ВСТРЕЧА СО СТУДЕНТАМИ И ПРЕПОДАВАТЕЛЯМИ МГУ ИМ. ЛОМОНОСОВА. «ЛИТЕРАТУРНАЯ ГАЗЕТА»
Январь 1989 г.
— Когда вы осознали сталинизм как страшное явление нашей истории? Как проходил переход в творчестве от личного лейтенантского опыта к судьбе народа, к судьбе деревни в предвоенные и военные годы?
— Может быть, это будет нескромно, но я хочу сказать, что сталинизм как явление постигался мной одновременно и параллельно с постижением жизни вообще. Я не отношусь к тем людям моего поколения (или чуть старше, моложе меня), которые узнали о преступлениях Сталина из решений XX и XXII партийных съездов или позже. В Белоруссии сталинизм постигался людьми рано, еще в пионерском возрасте. Потому что те вещи, которые в 30-х годах проходили перед нашим детским взором, были совершенно однозначны. Можно было еще поверить, допустим, что маршал Тухачевский — немецкий шпион или что шпионы другие высокие начальники. Но согласиться с обоснованностью массовых репрессий, которые совершались по отношению к простым людям, крестьянам, учителям, рабочим, мы уж никак не могли.
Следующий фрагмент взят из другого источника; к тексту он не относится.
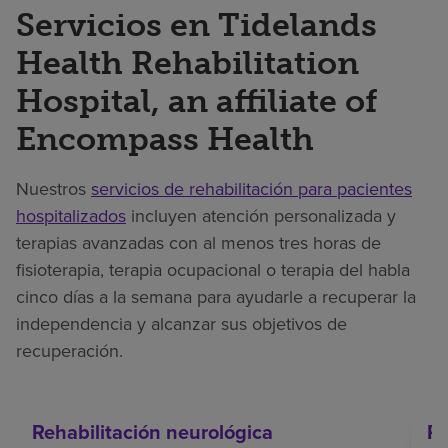
Servicios en Tidelands
Health Rehabilitation
Hospital, an affiliate of
Encompass Health
Nuestros
servicios de rehabilitación para pacientes
hospitalizados
incluyen atención personalizada y
terapias avanzadas con al menos tres horas de
fisioterapia, terapia ocupacional o terapia del habla
cinco días a la semana para ayudarle a recuperar la
independencia y alcanzar sus objetivos de
recuperación.
Rehabilitación neurológica
Re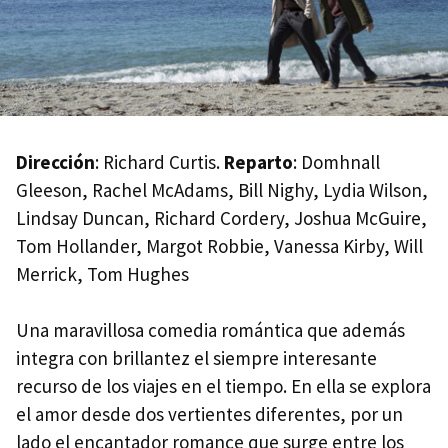
Dirección
: Richard Curtis.
Reparto
: Domhnall
Gleeson, Rachel McAdams, Bill Nighy, Lydia Wilson,
Lindsay Duncan, Richard Cordery, Joshua McGuire,
Tom Hollander, Margot Robbie, Vanessa Kirby, Will
Merrick, Tom Hughes
Una maravillosa comedia romántica que además
integra con brillantez el siempre interesante
recurso de los viajes en el tiempo. En ella se explora
el amor desde dos vertientes diferentes, por un
lado el encantador romance que surge entre los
Мы никак не могли поверить, что какой-нибудь малограмотный колхозник, трудяга, ничего, кроме земли и работы, на этой земле не знавший, является изощренным агентом трех иностранных разведок. В это никто не верил. И нам не было нужды проникать в тайную деятельность далеких «врагов народа», «вредителей» — мы у себя под носом видели этих «врагов» на примере своих соседей. И, конечно же, как и многие, не могли не задаваться вопросом: кто виноват? Безусловно, были и какие-то иллюзии, вроде той, что Сталин всего не знает, что многое происходит по инициативе местных властей. Но ведь такое происходило не только в одном районе — по всей стране, об этом писали газеты. И неизбежно вставала фигура, являвшаяся творцом всех наших побед, нашего счастья, а стало быть, и наших несчастий. Безусловно, и в то время находились люди с зашоренным взглядом, которые не могли, а кто-то из-за привилегированного положения не хотел расценивать должным образом происходившее в стране. У меня же очень рано сложилось определенное отношение к Сталину и сталинизму, которое слегка просветлело в годы войны под впечатлением наших побед над фашизмом. Но в послевоенное время оно окончательно оформилось как отношение к беспросветной диктатуре.